Mitosis_O2 — Cell spheroid oxygen-driven growth model

This repository contains a CompuCell3D simulation modeling oxygen-driven growth, fate and mitosis of a single-cell-initiated spheroid. The model demonstrates a two-threshold oxygen-driven phenotype switching (Normoxic → Hypoxic → Necrotic), deterministic growth of normoxic cells, and optional radiotherapy using a linear-quadratic (LQ) kill model.

Key components

• mitosis_O2.cc3d — CompuCell3D project file (entry point for the GUI runner).
• Simulation/mitosis_O2.py — Main Python runner that registers steppables and starts the simulation.
• Simulation/mitosis_O2.xml — CompuCell3D XML configuration containing the Potts model settings and UserParameters used by steppables.
• Simulation/mitosis_O2Steppables.py — Python steppables implementing initialization, oxygen-driven fate and growth, mitosis, radiotherapy, compaction, and light analysis/plotting.

Model overview

• Geometry: 3D Potts model with domain size defined in mitosis_O2.xml (default 100x100x100 voxels).

• Cell types:

  • Medium (TypeId=0)
  • Normoxic (TypeId=1) — actively growing, can divide
  • Hypoxic (TypeId=2) — reduced activity, does not grow
  • Necrotic (TypeId=3) — dead, shrinks and may be removed after a lifetime

• Oxygen field:

  • DiffusionSolverFE provides a global Oxygen field with boundary planes held at concentration 1.0.
  • Cells consume oxygen via Michaelis–Menten uptake (per-type uptake parameters in the XML).
  • Two threshold rules drive phenotype transitions (parameters in UserParameters):
    • O2_Thresh_NormoxicHypoxic (default 0.15)
    • O2_Thresh_HypoxicNecrotic (default 0.05)

• Fate and growth:

  • O2DrivenFateSteppable samples oxygen at each cell's center-of-mass and switches types according to thresholds.
  • Normoxic cells grow their targetVolume deterministically by GrowthRateNormoxic per MCS and update targetSurface accordingly.
  • Hypoxic cells do not grow but keep targets unchanged.
  • Necrotic cells shrink at NecroticShrinkageRate and are removed probabilistically after NecroticLifetime MCS.

• Mitosis:

  • Implemented in O2MitosisSteppable: when a cell's targetVolume reaches FinalTargetVolume (default 63), it may divide with probability DivProbNormoxic.
  • Post-mitosis the parent and child targets are split equally and surfaces recomputed.

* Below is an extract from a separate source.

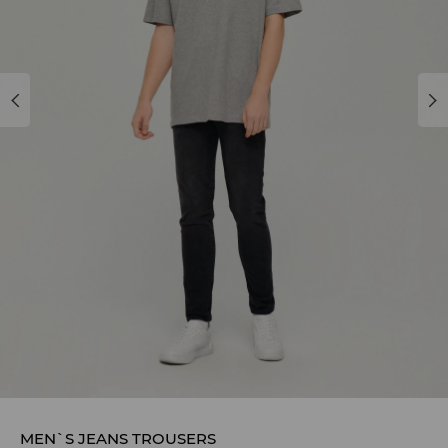
MEN`S JEANS TROUSERS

• Radiotherapy (optional):

  • RadiotherapySteppable applies external-beam fractions using a linear-quadratic survival model controlled by RT_* parameters in XML (RT_Enable, RT_DoseGy, RT_Alpha, RT_Beta, RT_StartMCS, RT_PeriodMCS, RT_Fractions).

• Center compaction:

  • CenterCompactionSteppable applies an inward force (CenterPushStrength) to compact the spheroid toward the domain center.

• Analysis:

  • LightAnalysisSteppable provides simple plots for total volume and cell counts (Normoxic/Hypoxic/Necrotic) and logs oxygen statistics periodically.

Important parameters (found in mitosis_O2.xml UserParameters)

• InitialCellRadius (voxels) — starting sphere radius for the single seed cell. Default: 1.8
• FinalTargetVolume — target volume to trigger mitosis. Default: 63
• GrowthRateNormoxic — targetVolume increment per MCS for normoxic cells. Default: 1.95
• LambdaVolume*, LambdaSurface* — per-type constraint strengths
• O2_Thresh_NormoxicHypoxic, O2_Thresh_HypoxicNecrotic — oxygen thresholds for phenotype switching
• NecroticShrinkageRate, NecroticLifetime — necrotic cell dynamics
• CenterPushStrength — inward compaction force magnitude
• RT_* — radiotherapy controls (enable, dose, timing, alpha/beta)
• OutputFrequency — analysis/logging frequency

How to run

Notes:

• Parameters can be tweaked directly in mitosis_O2.xml under <UserParameters>; the steppables read those values at start.
• Enable radiotherapy by setting RT_Enable to 1 and adjust RT_* parameters as needed.

Suggested experiments

• Vary InitialCellRadius and GrowthRateNormoxic to observe different spheroid growth rates.
• Toggle RT_Enable and test different fractionation schemes using RT_Fractions and RT_PeriodMCS.
• Adjust O2_Thresh_* values to probe sensitivity of necrotic core formation.

Notes and limitations

• This model uses spherical approximations for surface calculations and simplified per-cell mechanics. It is designed for demonstration and exploratory simulations, not for direct clinical predictions.
• The code assumes a 3D domain and uses COM-based sampling which may be noisy for very small cells; adjust InitialCellRadius accordingly.